Data vendor tear sheets and why they matter

In our last post, we explored how the meaning and importance of data dictionaries have changed over time. 20 years ago, a data dictionary referred to a list of field names and types spit out by a database. Now, a data dictionary serves as a sort of spec sheet for a dataset: it must be both accurate and attractive, putting the dataset in its best light so potential buyers understand what the data means and also why it’s valuable.

Let’s move one level up to the so-called vendor tear sheet. A tear sheet is a one page summary document describing a data vendor and the dataset offering. It too must serve several functions – to describe the vendor at a high level, such as legal company name and contact information, but also to describe the data product as a whole – what type of data it is, if it’s a time series dataset or not, how often the data is updated, how the data is delivered, what are the legal and contractual requirements when buying the dataset, does it contain any PII, etc. etc. At Syndetic we’ve read hundreds of vendor tear sheets, spoken with dozens of data buyers, and come to the conclusion that just as with data dictionaries, it’s time for tear sheets to be reformed.

Recently a group of researchers in the machine learning community published a paper called Datasheets for Datasets, proposing a standardized process for documenting datasets. They cite inspiration from the electronics industry, in which electronic parts “no matter how simple or complex” are accompanied by a datasheet outlining their characteristics, recommended use cases, test results, and so on. The authors propose an analogous standard in machine learning, where every dataset is accompanied by a datasheet outlining its motivation, composition, collection process, and recommended uses.

We’d like to expand this recommendation beyond the machine learning community to argue that any dataset exchanged between two companies should be accompanied by a standard datasheet, or tear sheet. Both sides of the market benefit. For data providers, completing the tear sheet encourages reflection on how their data is sourced, delivered, maintained, and used. Often a tear sheet also acts as an SLA between buyer and seller, with the data provider promising to notify their customer if, for example, the data is updated less frequently than it is stated in the tear sheet. The burden to monitor conformance to tear sheets today still falls predominantly upon the buyer. For data buyers, a standard tear sheet makes it easier to compare data vendors and datasets with each other. It encourages accountability and transparency within the industry. It also gives the buyer something to refer to if the data doesn’t seem to conform to the specs outlined in the tear sheet after purchase. In this way, it acts as another contract between data buyer and seller – not legally binding like the data licensing agreement signed by the parties, but equally important to the success of the ongoing relationship.

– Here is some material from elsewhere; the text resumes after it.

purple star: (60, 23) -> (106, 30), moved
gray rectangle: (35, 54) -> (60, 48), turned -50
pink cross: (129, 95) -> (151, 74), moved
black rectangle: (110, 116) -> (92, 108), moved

Managing tear sheets is becoming increasingly complex for both data providers and data buyers. This makes the adoption of a standard all the more urgent. Account managers at data providers must manage tear sheets across all sales channels: direct to customer and indirectly through data aggregators which have proliferated in the past 12 months. Just keeping track of which tear sheets have been sent to who can be a nightmare. Similarly, data buyers must manage the tear sheets they receive from vendors and view in the aggregators. Important points about the dataset are often lost in Sharepoint attachments or in the personal notes of an employee. Standards, and a centralized tear sheet management system, make it much more likely that these attributes don’t get lost.

Some industries are starting to adopt their own tear sheet standards, such as the one adopted by the Alternative Data Council within the financial services industry. We are a member of the council, and we built the recommended FISD standard into Syndetic so that our customers, data providers who often sell into financial services, can create and manage their tear sheets from one central system. You can create one for free here.

We expect that other industries will follow the lead of financial services and move to adopt their own best practices and standards for data tear sheets. We will be closely following the standards as they evolve. If you know of an industry working to adopt a standard data tear sheet, drop us a line at tearsheets@getsyndetic.com.

Why does everyone hate their data dictionary?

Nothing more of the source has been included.